# Assingment 4

1. Please estimate a theoretical standard Hungarian university student's daily 95% VaR, and 1 year VaR 99% events and if applicable, their monetary values. The text answers will be judged by the relevance of the example, they need not be personal or true for a concrete person.
2. Download the daily closing price history of ZWACK from WSJ (https://www.wsj.com/market-data/quotes/HU/XBUD/ZWACK/historical-prices/download?MOD_VIEW=page&num_rows=3768.9583333333335&range_days=3768.9583333333335&startDate=01/01/2010&endDate=04/27/2020) between 2010.01.01 and 2020.04.24. Plot the time series. Compute the daily absolute price return time series, and plot its cumulative distribution function. Determine the daily:

  - standard deviation
  - lower and upper VaR values at 99% confidence,
  - lower and upper CVaR values at 95% confidence,
  - expected shortfall value at 95% confidence

Summarize your observations on the usefullness of these quantities as a risk measure in a single paragraph.



## Solution

### Example 1
The Value-at-Risk measure is used to predict the loss of an investment with the given probability. In the student example, we have to formulate a reasonable definition for the "value of university students", to estimate their VaR values.

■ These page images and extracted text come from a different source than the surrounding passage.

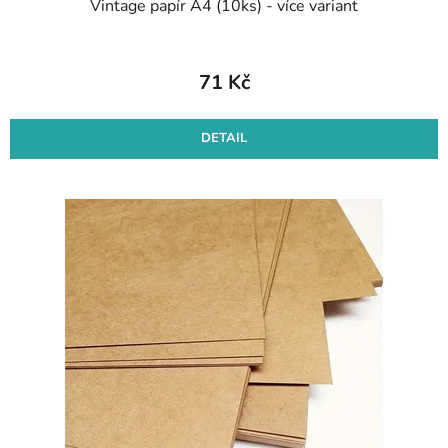
Vintage papír A4 (10ks) - více variant
71 Kč
DETAIL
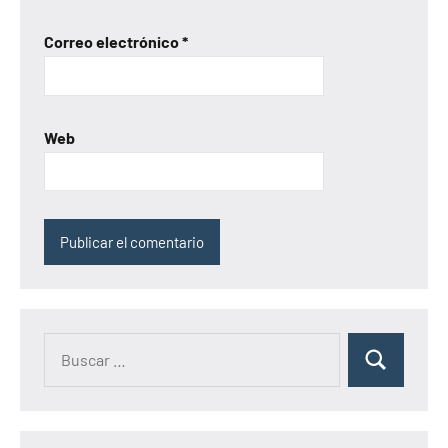
Correo electrónico
*
Web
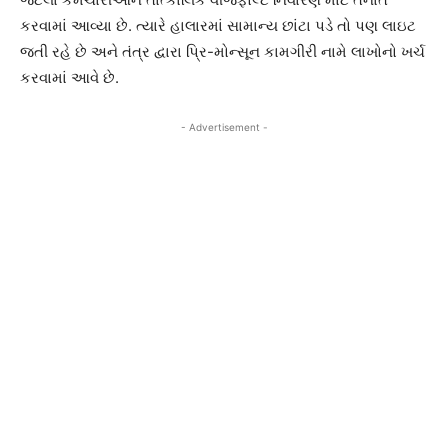
કરવામાં આવ્યા છે. ત્યારે હાલારમાં સામાન્ય છાંટા પડે તો પણ લાઇટ
જતી રહે છે અને તંત્ર દ્વારા પ્રિ-મોન્સૂન કામગીરી નામે લાખોનો ખર્ચ
કરવામાં આવે છે.
- Advertisement -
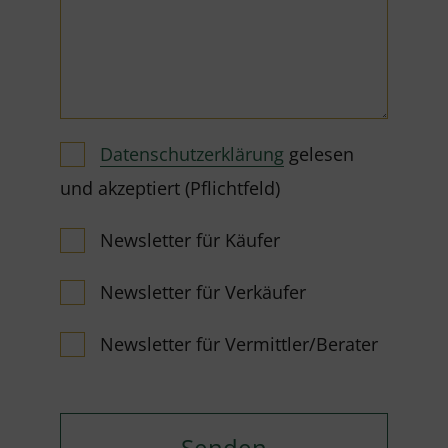
Datenschutzerklärung
gelesen
und akzeptiert (Pflichtfeld)
Newsletter für Käufer
Newsletter für Verkäufer
Newsletter für Vermittler/Berater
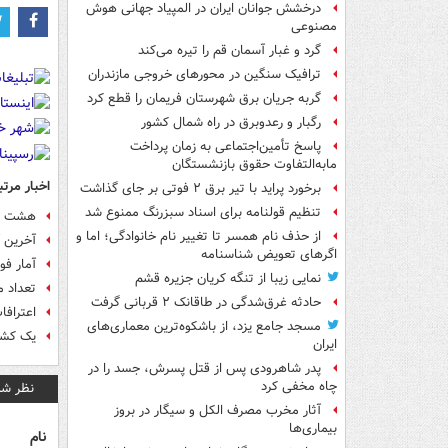
درخشش جوانان ایران در المپیاد جهانی هوش
مصنوعی
گرد و غبار آسمان قم را تیره می‌کند
ترافیک سنگین در محورهای خروجی مازندران
گربه جریان برق شهرستان فریمان را قطع کرد
رگبار و رعدوبرق در راه شمال کشور
پاسخ تأمین‌اجتماعی به زمان پرداخت
مابه‌التفاوت حقوق بازنشستگان
اخبار مرتب
برخورد پراید با تیر برق ۲ فوتی بر جای گذاشت
تنظیم قولنامه برای اسناد سبزرنگ ممنوع شد
هشت مصدو
از حذف نام همسر تا تغییر نام خانوادگی؛ اما و
آخرین آ
اگرهای تعویض شناسنامه
آمار فوتی
نمایی زیبا از تنگه کریان جزیره قشم
تعداد مصدوما
حادثه غرق‌شدگی در طاقانک ۲ قربانی گرفت
اعترافا
مسجد جامع یزد، از باشکوه‌ترین معماری‌های
یک کشته
ایران
پدر شاهرودی پس از قتل پسرش، جسد را در
چاه مخفی کرد
نظر شم
آثار مخرب مصرف الکل و سیگار در بروز
بیماری‌ها
نام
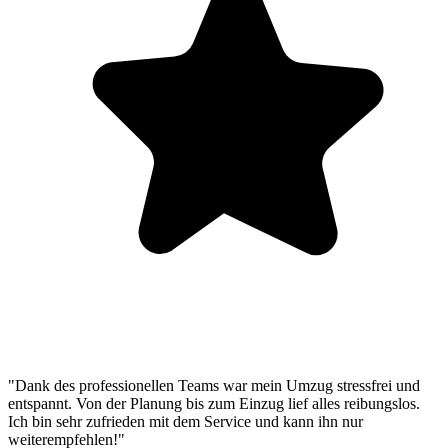
"Dank des professionellen Teams war mein Umzug stressfrei und
entspannt. Von der Planung bis zum Einzug lief alles reibungslos.
Ich bin sehr zufrieden mit dem Service und kann ihn nur
weiterempfehlen!"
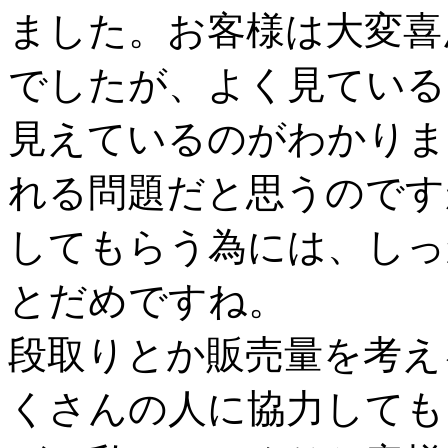
ました。お客様は大変喜
でしたが、よく見ている
見えているのがわかりま
れる問題だと思うのです
してもらう為には、しっ
とだめですね。
段取りとか販売量を考え
くさんの人に協力しても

Such a definition can be given, by considering the relation of the daily amount of money spent by the university student during his studies and his expected future earnings. In this framework, by "investing in a student" we mean the amount of money he or she spends, and his or her return is calculated as his or her expected future earnings. The expected earning of a student is constantly growing in time, as he or she progresses in the studies.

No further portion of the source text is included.